一方、甲板の別の場所では、森高とハリス、ラクスタルが何かを見学していた。
「これは....機関銃の類....ですよね?見たところ数が少ないのですが、これで間に合うのですか?」
「ええ、もちろんです。足りるからこそ、これだけしか載せていないんですよ。」
その言葉の意味をラクスタルは噛みしめる。自分たちの常識は彼らには通じないのだ。どう考えたところでそれらしい答えが見つからなかった。
(機関銃の弾が目標を追いかける....いやいや、そんな恐ろしい物があってたまるか。それに、それならば対空火器は一つで十分だろう。)
ふと脳裏をよぎった恐ろしい考えを振り払い、ラクスタルは軍帽の向きを直した。
およそ一時間後、「ジョージ・ワシントン」の見学を終えた彼らは、基地の中にあるカフェで休憩をとっていた。
「....いかがでしたかな、私たちの艦隊は?」
レモネードを飲みつつ、リンドバーグはカイザルに尋ねる。その隣では、ハリスが名物のシナモンロールにありついていた。それには、クワ・トイネ公国産のシナモンがふんだんに使われている。

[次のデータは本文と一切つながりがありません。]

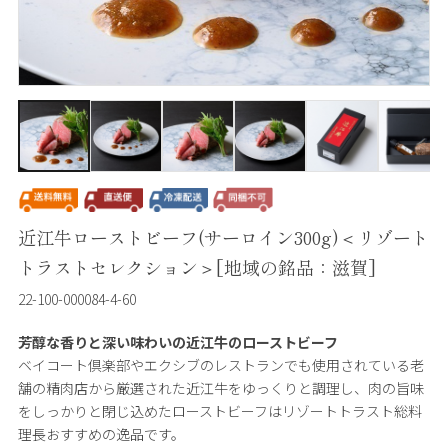
近江牛ローストビーフ(サーロイン300g)＜リゾート
トラストセレクション＞[地域の銘品：滋賀]
22-100-000084-4-60
芳醇な香りと深い味わいの近江牛のローストビーフ
ベイコート倶楽部やエクシブのレストランでも使用されている老
舗の精肉店から厳選された近江牛をゆっくりと調理し、肉の旨味
をしっかりと閉じ込めたローストビーフはリゾートトラスト総料
理長おすすめの逸品です。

「チキュウで最強の国の戦力をお目にかかれて光栄です。質問なのですが、ここの軍隊は有事の際には行動するのですか?」
「私たちは、基本的に本国の指示があるまでは動きません。尤も、その本国はいなくなってしまいましたが...ですが、自衛隊との合同訓練等は引き続き行いますし、もちろん攻撃を受ければ反撃はします。」
「なるほど...ありがとうございます。」
その隣のテーブルでは、赤松がぐったりした様子で座っていた。さすがに可哀想だったので、森高が通訳を交代していた。
「はあああ、疲れた....」
「お疲れさん。お、来た来た。サンキューサンキュー。」
向かい側に座る高橋は、ウェイトレスからシナモンロールとコーヒーを受け取るとご機嫌な様子でかぶりつく。
「うまい!....けど甘いな。さすがアメリカ。」
赤松もレモネードを飲む。
「はあ、明日からやっと観光かあ。待ちくたびれたよ。」
この後、午後4時頃に横須賀基地を出た彼らは、再び東京で一泊し、翌日早朝、北海道へ向かったのだった。
グラ・バルカス帝国の軍艦名の由来もオリジナル要素です。ご注意ください。